Listed records
⁂

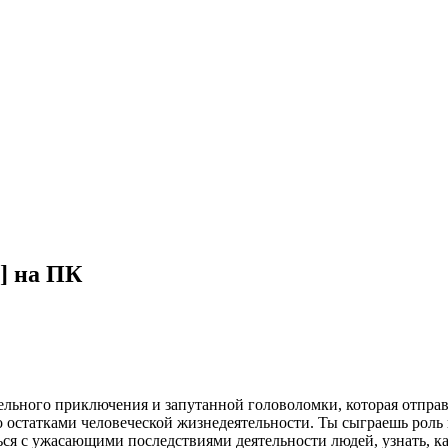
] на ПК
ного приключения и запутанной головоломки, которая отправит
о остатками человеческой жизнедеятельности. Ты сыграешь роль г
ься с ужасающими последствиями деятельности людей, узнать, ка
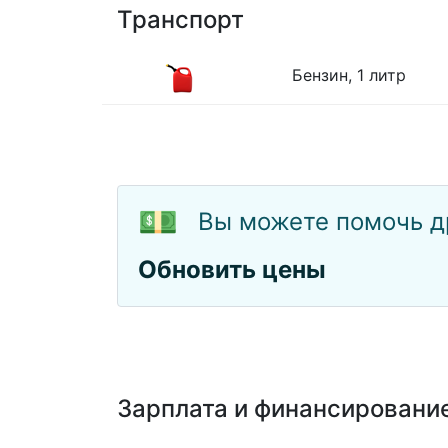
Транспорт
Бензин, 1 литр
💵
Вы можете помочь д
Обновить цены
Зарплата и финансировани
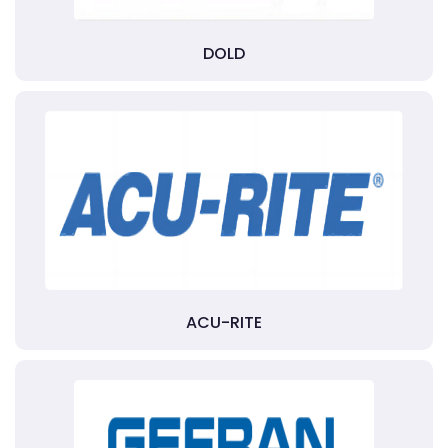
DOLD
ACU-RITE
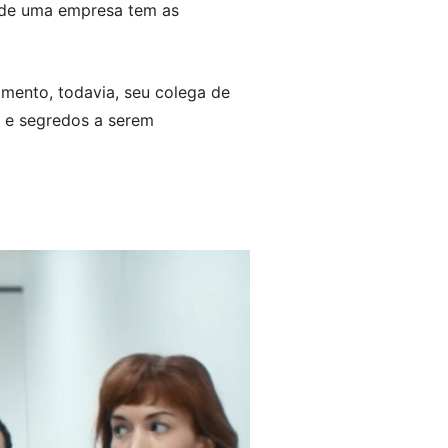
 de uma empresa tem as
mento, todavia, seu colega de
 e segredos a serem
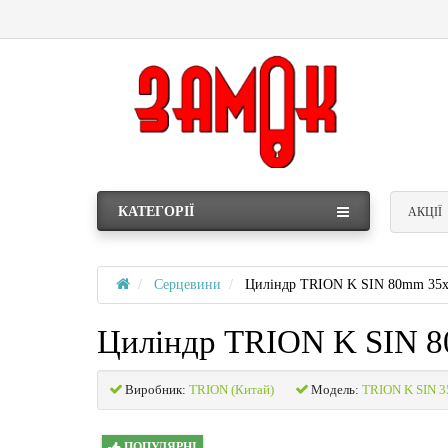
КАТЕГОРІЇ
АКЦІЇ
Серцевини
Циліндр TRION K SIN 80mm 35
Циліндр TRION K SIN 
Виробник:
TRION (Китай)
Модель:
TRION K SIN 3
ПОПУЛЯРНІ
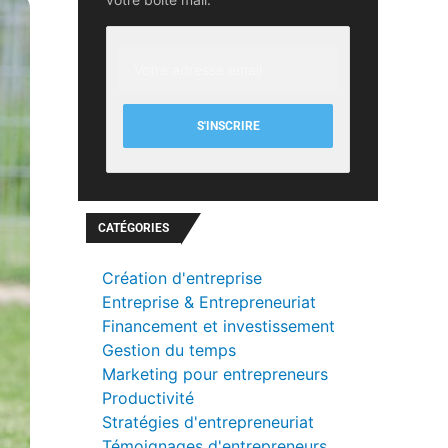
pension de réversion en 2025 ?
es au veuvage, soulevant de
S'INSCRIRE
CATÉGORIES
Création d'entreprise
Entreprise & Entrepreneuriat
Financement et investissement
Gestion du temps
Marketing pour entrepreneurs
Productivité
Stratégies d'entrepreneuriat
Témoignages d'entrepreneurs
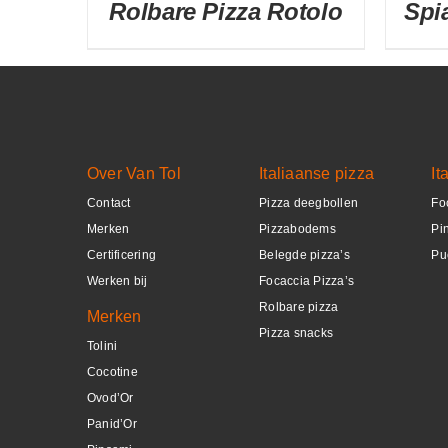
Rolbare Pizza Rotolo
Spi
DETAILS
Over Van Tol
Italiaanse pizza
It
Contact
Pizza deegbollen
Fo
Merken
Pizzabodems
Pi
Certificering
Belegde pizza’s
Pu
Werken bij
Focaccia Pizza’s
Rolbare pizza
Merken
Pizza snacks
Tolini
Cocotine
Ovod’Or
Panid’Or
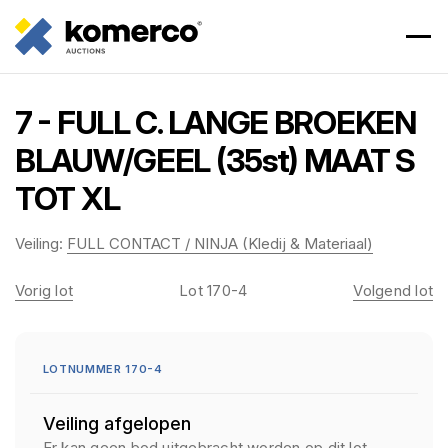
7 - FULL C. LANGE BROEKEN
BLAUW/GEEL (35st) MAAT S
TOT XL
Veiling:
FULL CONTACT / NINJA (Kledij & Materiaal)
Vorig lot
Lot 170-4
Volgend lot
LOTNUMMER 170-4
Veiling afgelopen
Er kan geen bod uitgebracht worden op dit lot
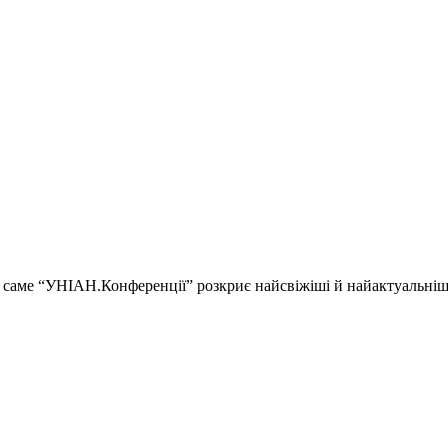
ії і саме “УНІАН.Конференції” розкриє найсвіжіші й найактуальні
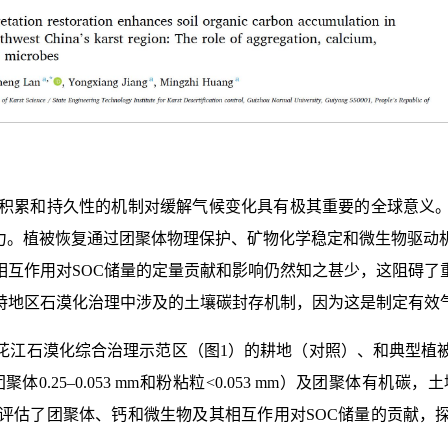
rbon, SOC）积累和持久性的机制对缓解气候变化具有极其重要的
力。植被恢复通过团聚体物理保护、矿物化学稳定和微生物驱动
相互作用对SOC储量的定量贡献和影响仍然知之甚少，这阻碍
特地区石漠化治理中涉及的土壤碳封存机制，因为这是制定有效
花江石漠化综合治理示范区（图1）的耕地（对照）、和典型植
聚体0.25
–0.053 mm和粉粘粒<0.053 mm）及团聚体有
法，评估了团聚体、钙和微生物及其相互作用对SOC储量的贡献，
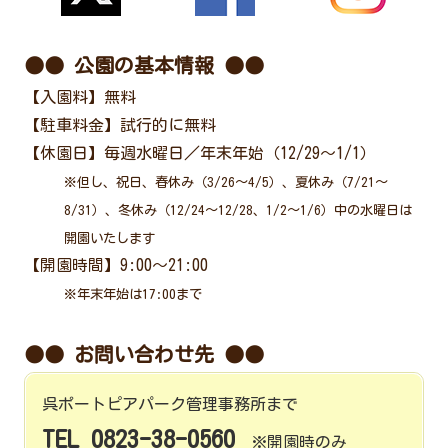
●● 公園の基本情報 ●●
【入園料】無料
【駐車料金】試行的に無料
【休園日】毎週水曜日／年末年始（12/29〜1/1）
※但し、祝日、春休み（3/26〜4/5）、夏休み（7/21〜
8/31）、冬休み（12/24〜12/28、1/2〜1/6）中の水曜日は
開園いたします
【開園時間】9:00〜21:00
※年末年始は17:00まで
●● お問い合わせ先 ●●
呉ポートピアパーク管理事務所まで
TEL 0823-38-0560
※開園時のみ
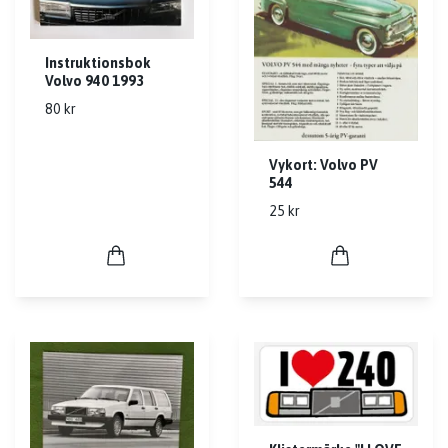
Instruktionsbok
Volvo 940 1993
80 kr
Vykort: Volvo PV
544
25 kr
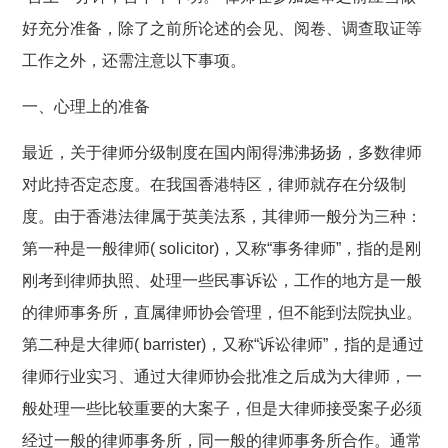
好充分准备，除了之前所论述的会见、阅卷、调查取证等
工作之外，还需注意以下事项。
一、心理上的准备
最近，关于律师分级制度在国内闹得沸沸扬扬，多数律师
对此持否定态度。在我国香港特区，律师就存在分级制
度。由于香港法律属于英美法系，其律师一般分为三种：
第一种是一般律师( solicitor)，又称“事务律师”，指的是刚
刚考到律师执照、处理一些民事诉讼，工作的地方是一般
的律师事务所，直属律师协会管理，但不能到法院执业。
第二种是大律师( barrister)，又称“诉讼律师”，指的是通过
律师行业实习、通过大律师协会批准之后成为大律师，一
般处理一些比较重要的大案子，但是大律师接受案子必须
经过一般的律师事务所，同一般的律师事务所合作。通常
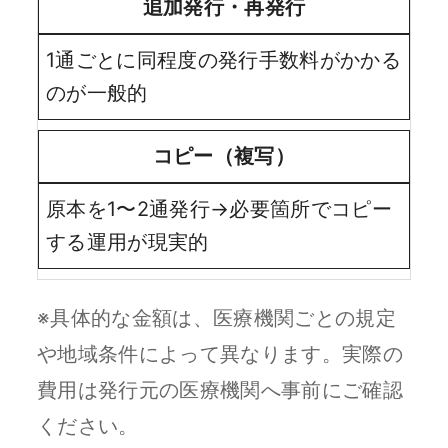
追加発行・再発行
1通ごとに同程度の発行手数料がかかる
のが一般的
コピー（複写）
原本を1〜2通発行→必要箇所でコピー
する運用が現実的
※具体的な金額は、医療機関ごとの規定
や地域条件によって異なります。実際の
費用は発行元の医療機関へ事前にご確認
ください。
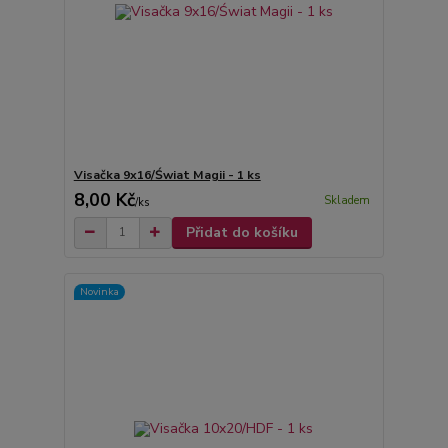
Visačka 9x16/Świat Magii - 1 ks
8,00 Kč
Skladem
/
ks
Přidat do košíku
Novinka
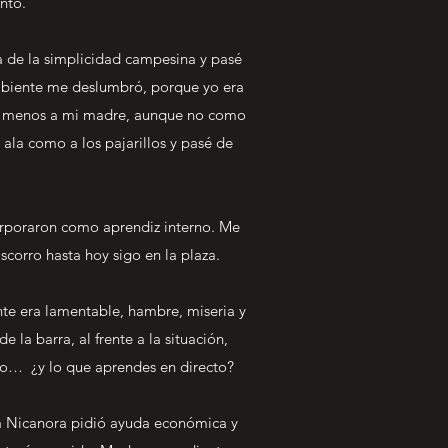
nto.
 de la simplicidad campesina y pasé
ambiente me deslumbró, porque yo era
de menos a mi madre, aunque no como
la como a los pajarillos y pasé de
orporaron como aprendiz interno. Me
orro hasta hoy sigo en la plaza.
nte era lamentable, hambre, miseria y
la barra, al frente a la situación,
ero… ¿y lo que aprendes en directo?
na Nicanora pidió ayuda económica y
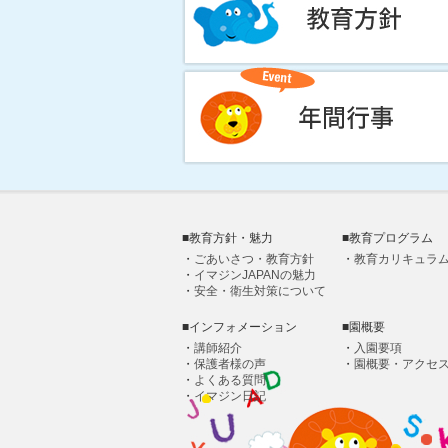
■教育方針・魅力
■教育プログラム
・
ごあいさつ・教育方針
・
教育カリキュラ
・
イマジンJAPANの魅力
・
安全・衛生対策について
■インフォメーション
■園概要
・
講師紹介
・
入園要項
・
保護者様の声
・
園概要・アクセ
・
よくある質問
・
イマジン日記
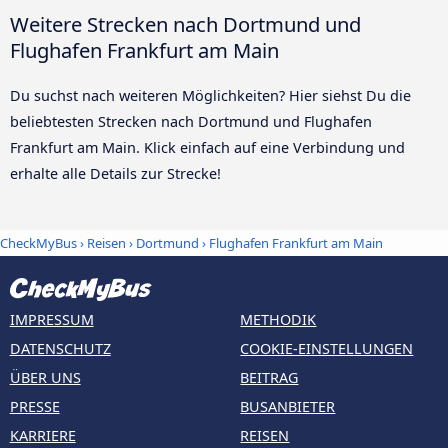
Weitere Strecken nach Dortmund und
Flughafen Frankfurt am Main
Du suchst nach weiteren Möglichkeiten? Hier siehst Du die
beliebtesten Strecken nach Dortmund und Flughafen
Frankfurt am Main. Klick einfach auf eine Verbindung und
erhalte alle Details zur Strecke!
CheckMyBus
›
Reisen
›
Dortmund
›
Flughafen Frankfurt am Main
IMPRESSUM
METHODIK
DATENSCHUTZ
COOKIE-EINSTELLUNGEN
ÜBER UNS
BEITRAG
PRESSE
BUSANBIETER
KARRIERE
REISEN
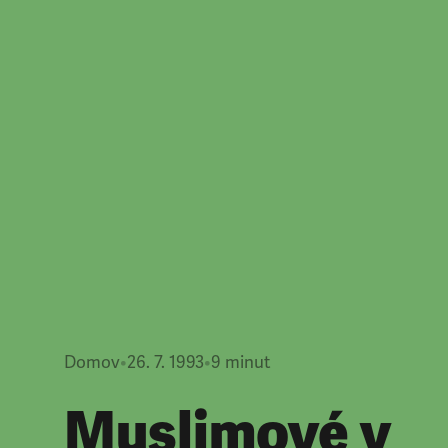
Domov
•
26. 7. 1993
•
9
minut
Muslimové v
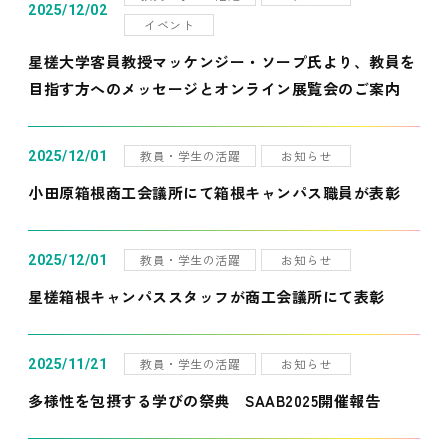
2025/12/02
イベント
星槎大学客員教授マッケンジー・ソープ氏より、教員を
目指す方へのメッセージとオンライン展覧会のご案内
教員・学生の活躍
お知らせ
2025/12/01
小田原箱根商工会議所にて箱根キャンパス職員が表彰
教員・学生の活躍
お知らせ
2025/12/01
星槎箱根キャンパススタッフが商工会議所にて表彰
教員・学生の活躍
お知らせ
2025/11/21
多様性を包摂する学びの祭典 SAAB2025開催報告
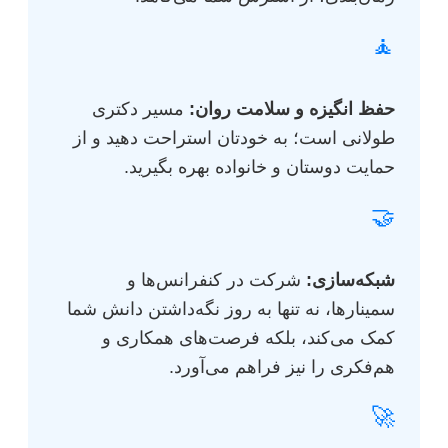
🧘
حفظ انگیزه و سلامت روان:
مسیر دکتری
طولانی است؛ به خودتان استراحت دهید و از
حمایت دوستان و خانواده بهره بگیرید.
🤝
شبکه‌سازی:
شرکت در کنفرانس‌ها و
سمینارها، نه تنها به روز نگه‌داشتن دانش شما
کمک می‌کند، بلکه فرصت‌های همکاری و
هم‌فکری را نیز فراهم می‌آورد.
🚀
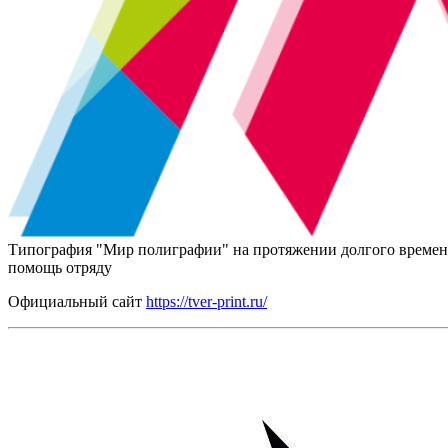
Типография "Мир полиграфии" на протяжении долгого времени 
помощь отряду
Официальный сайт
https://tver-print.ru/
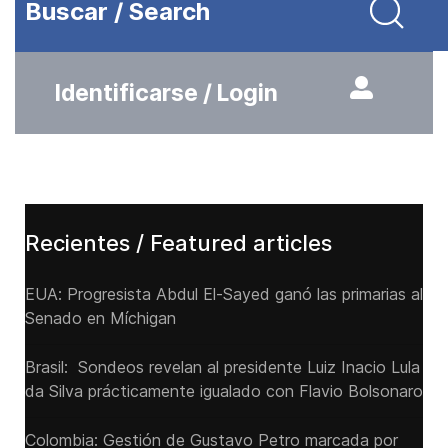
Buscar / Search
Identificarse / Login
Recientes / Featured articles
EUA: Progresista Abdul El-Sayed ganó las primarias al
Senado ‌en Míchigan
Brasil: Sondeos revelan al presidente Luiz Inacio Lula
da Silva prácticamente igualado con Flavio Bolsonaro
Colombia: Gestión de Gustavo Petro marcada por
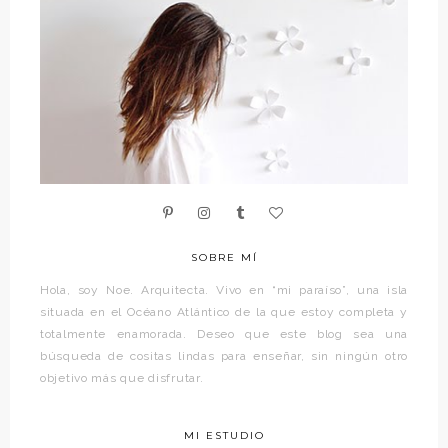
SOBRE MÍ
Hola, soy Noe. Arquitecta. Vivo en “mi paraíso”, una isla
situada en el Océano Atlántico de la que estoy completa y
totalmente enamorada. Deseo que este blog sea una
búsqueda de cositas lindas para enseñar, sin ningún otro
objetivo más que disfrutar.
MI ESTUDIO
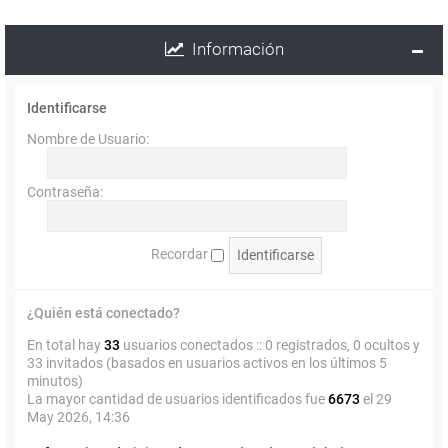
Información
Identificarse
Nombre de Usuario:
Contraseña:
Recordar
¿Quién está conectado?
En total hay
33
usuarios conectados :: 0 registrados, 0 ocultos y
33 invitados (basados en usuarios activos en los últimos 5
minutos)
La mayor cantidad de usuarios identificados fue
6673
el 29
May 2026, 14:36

⁂

What to do
What you return should consist solely of the lines from the one containing "La mayor cantidad" through the end of the entries above, reproduced exactly.

Result of this task
La mayor cantidad de usuarios identificados fue
6673
el 29
May 2026, 14:36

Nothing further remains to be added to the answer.